2. THE REMOTE ACCESS LABORATORY SYSTEM Practical activities form an integral part of engineering education. The Faculty of Engineering and Surveying (FoES) at the University of Southern Queensland has a unique student cohort. Approximately 76% of students study in a distance mode off campus. To provide these students with practical learning opportunities equivalent to their on-campus peers is difficult and relies largely on residential schools where external students attend practical laboratory sessions on campus. This can be an imposition to students, but it also means that academic content and related practical stills are taught at different times. To address these issues, the FoES has undertaken a project to develop infrastructure that allows mediated access to software and hardware experiments. RAL will benefit students in many ways such as increasing flexibility of program delivery, providing a cost and time effective service to students, linking students to allow them to co-create knowledge and to foster collaboration, enhancing the connection between practical and theoretical knowledge, and increasing availability of laboratory equipment. Technology to enable remote laboratories in the context of university education is not new, e.g. [4]. Most published activities focus on individual solutions to specific experiments in science or engineering disciplines. A number of initiatives also address the problem on a larger scale and have developed infrastructure solutions comparable to USQ‟s initiative.
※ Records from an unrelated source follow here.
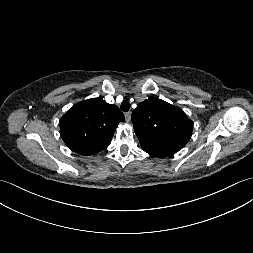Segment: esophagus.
Instances as JSON below:
<instances>
[{
	"mask_svg": "<svg viewBox=\"0 0 253 253\" xmlns=\"http://www.w3.org/2000/svg\"><path fill=\"white\" fill-rule=\"evenodd\" d=\"M125 120L129 122L131 120V112L125 113Z\"/></svg>",
	"mask_w": 253,
	"mask_h": 253,
	"instance_id": "obj_1",
	"label": "esophagus"
}]
</instances>
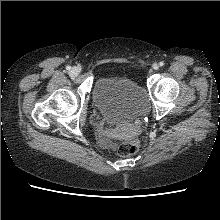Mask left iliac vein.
<instances>
[{"label": "left iliac vein", "mask_w": 220, "mask_h": 220, "mask_svg": "<svg viewBox=\"0 0 220 220\" xmlns=\"http://www.w3.org/2000/svg\"><path fill=\"white\" fill-rule=\"evenodd\" d=\"M158 68H159V65H158L157 63H154V64H153V69H154V70H157Z\"/></svg>", "instance_id": "4c4485c4"}]
</instances>
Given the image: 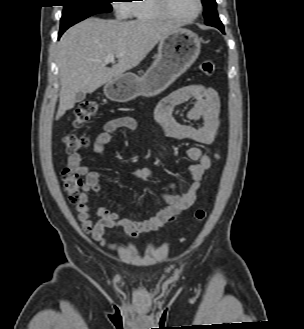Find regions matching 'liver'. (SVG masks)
Instances as JSON below:
<instances>
[{"instance_id":"liver-1","label":"liver","mask_w":304,"mask_h":329,"mask_svg":"<svg viewBox=\"0 0 304 329\" xmlns=\"http://www.w3.org/2000/svg\"><path fill=\"white\" fill-rule=\"evenodd\" d=\"M178 28L171 22L99 18H89L69 28L57 49L61 90L56 119L74 107L77 92L92 93L119 78ZM109 54L118 56V62L111 68L104 62Z\"/></svg>"}]
</instances>
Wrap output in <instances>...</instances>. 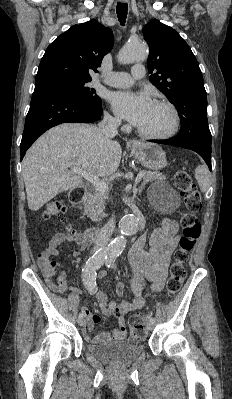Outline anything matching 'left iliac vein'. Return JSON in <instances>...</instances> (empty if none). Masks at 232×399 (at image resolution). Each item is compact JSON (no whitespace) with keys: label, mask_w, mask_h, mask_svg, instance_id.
<instances>
[{"label":"left iliac vein","mask_w":232,"mask_h":399,"mask_svg":"<svg viewBox=\"0 0 232 399\" xmlns=\"http://www.w3.org/2000/svg\"><path fill=\"white\" fill-rule=\"evenodd\" d=\"M154 328V322L150 321L149 324L147 325V329H153Z\"/></svg>","instance_id":"1"}]
</instances>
The iLab [5] project has developed a software toolkit to enable and promote the sharing of laboratories via the Internet and the Australian Labshare [6] project aims “to create a (nationally) shared network of remote laboratories that results in some combination of: higher quality labs; greater student flexibility; improved educational outcomes; improved financial sustainability; enhanced scalability in terms of coping with student loads; and are developed and run by those with the appropriate expertise”. Key differences between these projects and USQ RAL includes the way experiments are accessed as well as support of software and hardware experiments. The RAL system also seamlessly integrates with the learning management system. Kist and Gibbings [7] indentifiy three key challenges that have to be address to make practical activities available online. These include:
learning objectives, learning activity design and development; an apparatus, i.e. an experiment or rig, to undertake the learning activity; controlled by computers; mediated, scheduled and authenticated access to computers that control experiments.
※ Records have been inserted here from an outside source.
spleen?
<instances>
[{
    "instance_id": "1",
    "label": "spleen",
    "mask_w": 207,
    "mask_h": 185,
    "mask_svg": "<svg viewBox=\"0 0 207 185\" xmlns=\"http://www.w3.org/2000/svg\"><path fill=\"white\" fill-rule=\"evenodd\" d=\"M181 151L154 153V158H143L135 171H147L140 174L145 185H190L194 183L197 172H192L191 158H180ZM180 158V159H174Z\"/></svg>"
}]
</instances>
The RAL system primarily addresses the last point and enables educators to concentrate on the first two aspects. On a technical level, the RAL system consists of two key functional subsystems: A remote desktop control solution and a system that enables arbitration, authentication, booking and management of online experiments. The former is based on a commercial Oracle Secure Global Desktop infrastructure; the latter is based on a set of custom php scripts that directly integrate with the learning management system Moodle. Key pedagogical aspects of remote access laboratories in the context of engineering education remain open. For example, [8] asserts that learning objectives and outcomes do not significantly differ between proximal and remote laboratories, whereas, [9] suggests that different learning outcomes result from different access modes. Using remotely accessible activities in disciplines other than engineering and science poses a new set of challenges. To date, research and literature on the use of remote access laboratories has focussed largely on their application to engineering education and the sciences. No work has yet been done on how such learning laboratories may afford valuable learning outcomes in other faculties or disciplines. As the RAL system is available as a university core system, a project is underway to reach out to other disciplines to extend the benefits offered by the remote access mode, with a view to creating more equitable opportunities for student learning across the university. The collaboration between engineering & surveying; and education academics and the resulting Robot RALly concept was one outcome of this effort.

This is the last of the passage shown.